Vera nodded. Her siblings would believe her, even if some needed their father to vouch for it. "Yes, Mother."

"Good." Her mother stepped back. She still faced Vera, but her eyes flicked to her left--where Vera's father stood. "Severin, why are you looking at me like that?"

"I..." He blinked again--once again surprised to see that she remained. "I don't want to see you disappear again."

"I'll warn you when it's about to happen. You can turn around, or close your eyes." Her mother's head followed the lead of her eyes, and her body followed her head in turn. She took his hands in hers, her thumb stroking his knuckle. "I know I'll have to."

They stared at each other a moment, as Vera vaguely recalled them doing every now and then when her mother had been alive, but back then, such moments had been happy--joyous. Here, a thousand conflicting tensions stood between them, the old dreams and the eternal feelings and everything that had happened in the past twenty years. Her father had spent two years getting over her mother, two long drunken years of self-destructive shadow-hedonism that Vera and her siblings preferred to forget. Then he'd married Nora, who'd been a wonderful stepmother, and they'd had their five children. And one by one, Vera's siblings had married and started having children of their own, Vera herself included. Her mother hadn't even lived to see her first grandchild, Raia's Alina, so obviously named for her.

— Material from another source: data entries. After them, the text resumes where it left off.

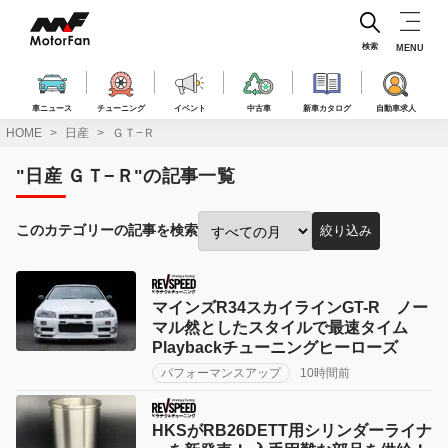
コ
ン
テ
検索
MENU
ン
ツ
へ
車ニュース
チューニング
イベント
中古車
新車カタログ
自動車求人
ス
HOME
日産
ＧＴ−Ｒ
キ
ッ
"日産 ＧＴ−Ｒ"の記事一覧
プ
このカテゴリーの記事を検索
絞り込み
投
稿
月
で
マインズR34スカイラインGT-R ノー
絞
マル然としたスタイルで最速タイム
り
Playbackチューニングヒーローズ
込
パフォーマンスアップ
10時間前
み:
HKSがRB26DETT用シリンダーライナ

But her mother, from wherever she was, had seen it all, from afar. And she would understand by now that life would go on, with or without her, with or without any of them. That nothing her husband had done meant he no longer loved her, just that they no longer inhabited the same plane of existence. Just that letting go was the hardest thing he'd ever done.

"We won't see each other again for a very long time. Try to remember that that's a good thing?"

Lip caught in his teeth, Vera's father bowed his head. "I don't know what to say."

"Just kiss me once." Her mother drew herself into him, arms to his back. "That will be enough."



Van said...

I never noticed it before I shot the post after this one, but Oswald actually looks a lot like Holladrin.

Ekho said...

This is super sweet but also heartbreaking. I wonder how Vera is going to handle this knew position as 'Gatekeeper' and I wonder how many on the other side are in need of her assistance. I guess I'm glad Severin could have this moment with Alina, and that Alina was the one to explain it all. I just hope the ghost of his ex wife isn't going to upset his current marriage, or his mental state at least. Revisiting old demons isn't the grandest idea.

Van said...

Thanks! Vera seems to be handling the new knowledge fairly well at the moment, but we'll see how things go when she has to (knowingly) use her powers in the future. We do know that anyone who seeks her services likely wants to speak with a living loved one in Naroni.

Severin's marriage to Nora is pretty solid at this point, so I wouldn't be too worried about there. He'll tell her about this, and while he might be a little shaken up for a while, he'll bounce back pretty quickly. As for Nora, I'm sure dead former spouses get a pass in her book, and she was always fond of Alina, so I don't foresee any jealousy issues on that front.